Collected data:
::::::

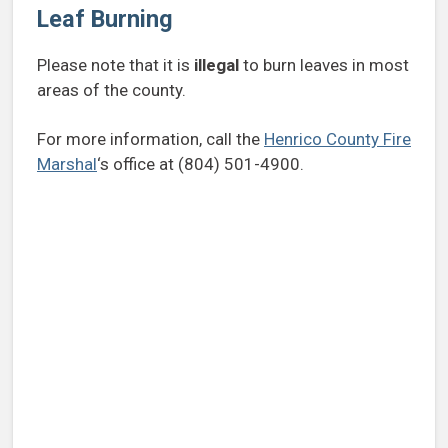
Leaf Burning
Please note that it is
illegal
to burn leaves in most
areas of the county.
For more information, call the
Henrico County Fire
Marshal
‘s office at (804) 501-4900.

::::::

(To do): Could you retype every record above exactly, leaving the pictures out?

(Result for this task):
Leaf Burning
Please note that it is
illegal
to burn leaves in most
areas of the county.
For more information, call the
Henrico County Fire
Marshal
‘s office at (804) 501-4900.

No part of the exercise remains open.